Case Study Capital Equipment

Case Study Capital Equipment

24 March 2021

Management Audit

Management audit is used for the evaluation of the upper and top management levels. It is a useful tool for companies wanting to get a clearer picture of what is really going on within their organization.

Organizations with diverse, inclusive leadership teams consistently attract the best talent, deliver superior customer experiences, and outperform the competition.

Our task

To identify areas of improvement and elicit better performance from a site in the U.S which had been acquired two years earlier.

The parent company was not satisfied with the resulting performance or culture.

They had suspicions, but needed to fully understand why corporate integration was being so overtly resisted.

Methodology

Initially we evaluated how the company had developed, how the strategy for the future had been defined and what the present organization looked like.

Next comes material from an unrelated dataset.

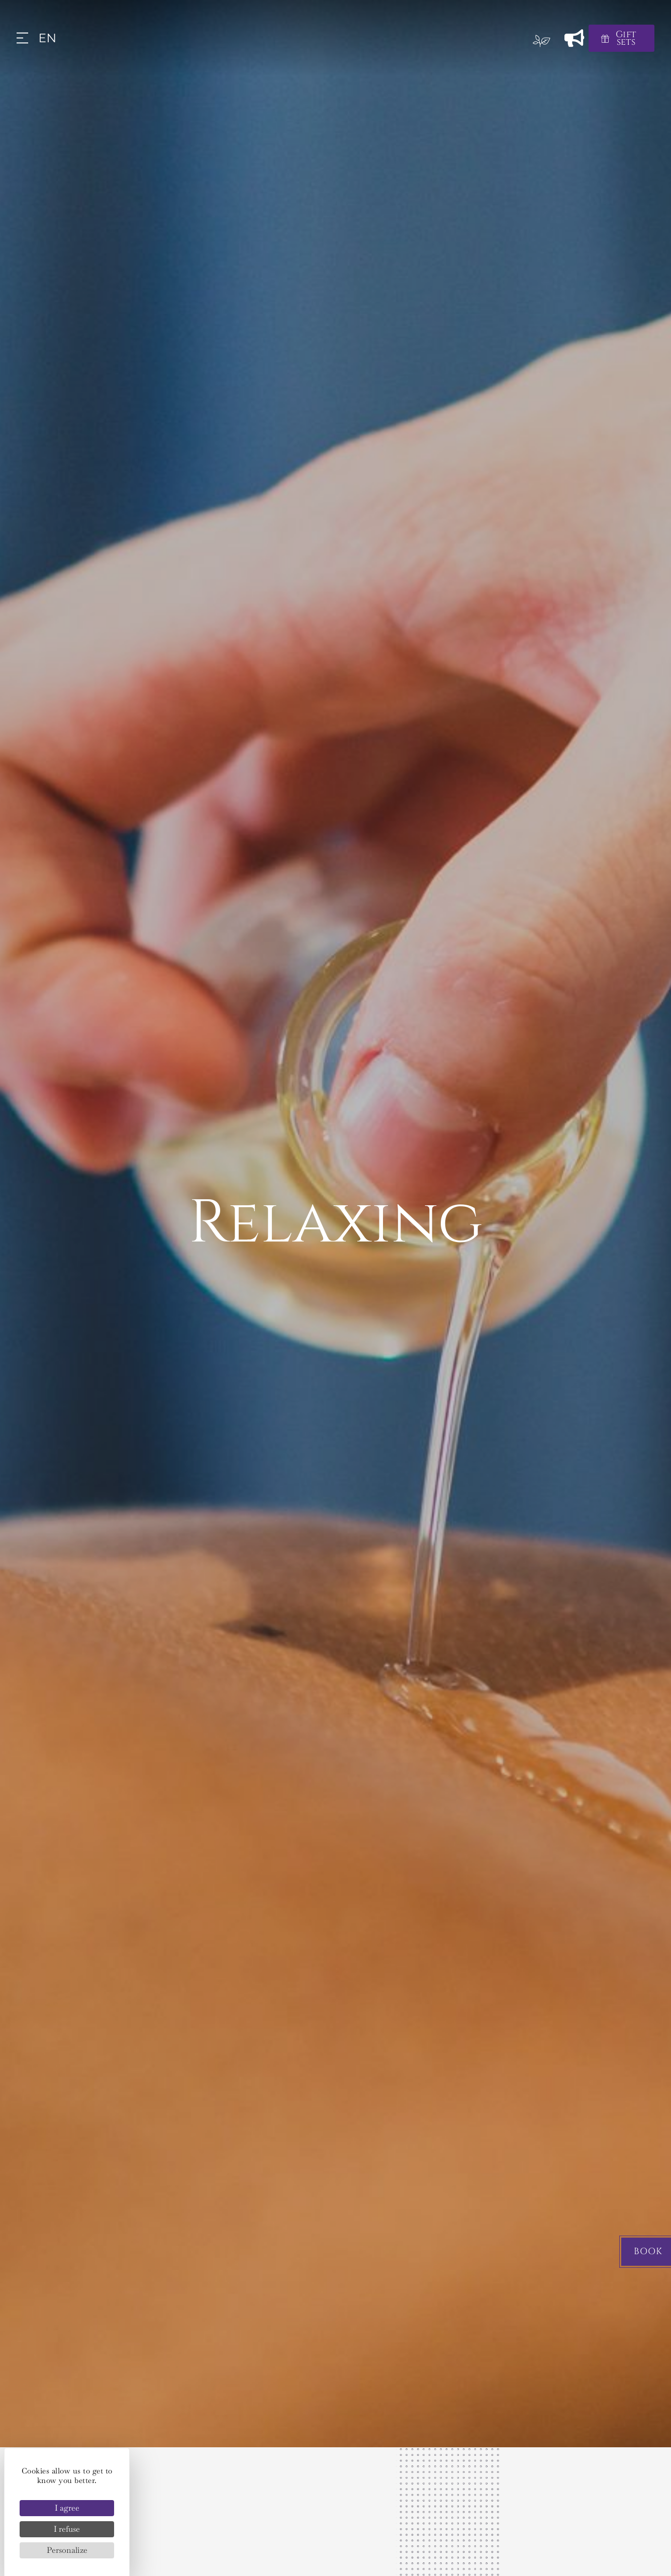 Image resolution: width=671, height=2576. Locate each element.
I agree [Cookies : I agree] (67, 2508)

We interviewed over 15 managers together with key people on site.

We asked them about their background and education, their professional experience, their current responsibilities and their career aspirations.

Based on these interviews and 360 feedback, we analysed the competence and the potential of each person relative to their current role and the strategy of the company.

We actively sought their criticisms and suggestions for improvement as well encouraging them to articulate a vision for the future of the firm.

We remained alert for similar feedback from multiple sources.

Our conclusions

The organisation was basically autonomous and objected to everything that Corporate tried to implement, consistently referring to the old ways being better, and that their customers did not want any change.

We discovered that there was a misplaced cultural nostalgia with a deep mistrust of the new corporate methodologies.

The Site manager, from the old organisation, surrounded himself with very loyal managers, who in this small community were either good friends and neighbours or relatives. Nepotism was the overriding issue.

We found that employees lied, or at least hoped to make the situation look better, by actively trying to hide things from us when we interviewed them.

Some key people were clearly not in the right roles, some needed additional training and other talent had been deliberately overlooked.

It was an unhealthy organisation and those people who had been placed there by cooperate after the acquisition were firmly kept as outsiders.

Our recommendations

To plan and create a task force with clear objectives and a mandate to replace the existing site manager with someone from Corporate to realign much of the existing management.

To create a new organizational and aligned corporate structure.

Results

To plan and create a task force with clear objectives and a mandate to replace the existing site manager with someone from Corporate to realign much of the existing management.

To create a new organizational and aligned corporate structure.